**What you have to do:**
Copy every line from the data below in which the string "信息列表" can be found.
#### Supplied data
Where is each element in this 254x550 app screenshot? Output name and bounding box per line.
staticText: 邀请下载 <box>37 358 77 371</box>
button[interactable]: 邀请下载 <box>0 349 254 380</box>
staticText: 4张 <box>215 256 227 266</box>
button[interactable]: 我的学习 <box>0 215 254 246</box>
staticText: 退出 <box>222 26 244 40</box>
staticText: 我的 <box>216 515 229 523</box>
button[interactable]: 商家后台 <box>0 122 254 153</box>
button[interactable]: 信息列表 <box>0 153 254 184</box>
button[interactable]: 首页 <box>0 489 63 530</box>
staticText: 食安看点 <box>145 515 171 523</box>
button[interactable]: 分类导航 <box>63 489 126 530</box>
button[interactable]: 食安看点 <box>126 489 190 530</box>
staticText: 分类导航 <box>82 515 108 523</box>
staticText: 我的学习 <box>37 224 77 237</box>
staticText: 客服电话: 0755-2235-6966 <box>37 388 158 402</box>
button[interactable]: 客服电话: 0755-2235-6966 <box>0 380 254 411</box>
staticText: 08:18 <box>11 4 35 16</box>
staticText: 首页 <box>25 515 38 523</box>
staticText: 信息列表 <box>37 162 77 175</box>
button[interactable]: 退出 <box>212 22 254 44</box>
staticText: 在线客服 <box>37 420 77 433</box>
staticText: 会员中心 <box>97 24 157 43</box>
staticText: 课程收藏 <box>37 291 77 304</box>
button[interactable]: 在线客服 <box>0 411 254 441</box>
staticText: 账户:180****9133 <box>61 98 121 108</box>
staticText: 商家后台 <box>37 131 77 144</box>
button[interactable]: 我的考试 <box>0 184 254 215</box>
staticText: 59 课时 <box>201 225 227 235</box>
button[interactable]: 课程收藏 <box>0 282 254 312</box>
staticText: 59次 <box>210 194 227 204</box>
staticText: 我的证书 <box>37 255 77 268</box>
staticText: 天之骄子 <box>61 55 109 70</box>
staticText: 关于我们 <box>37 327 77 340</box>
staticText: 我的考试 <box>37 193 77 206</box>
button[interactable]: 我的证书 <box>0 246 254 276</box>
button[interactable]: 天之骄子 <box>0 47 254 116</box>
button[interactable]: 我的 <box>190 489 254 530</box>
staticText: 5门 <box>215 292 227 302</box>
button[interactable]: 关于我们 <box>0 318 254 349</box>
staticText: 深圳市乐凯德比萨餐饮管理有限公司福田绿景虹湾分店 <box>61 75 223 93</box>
########
**Exercise output:**
button[interactable]: 信息列表 <box>0 153 254 184</box>
staticText: 信息列表 <box>37 162 77 175</box>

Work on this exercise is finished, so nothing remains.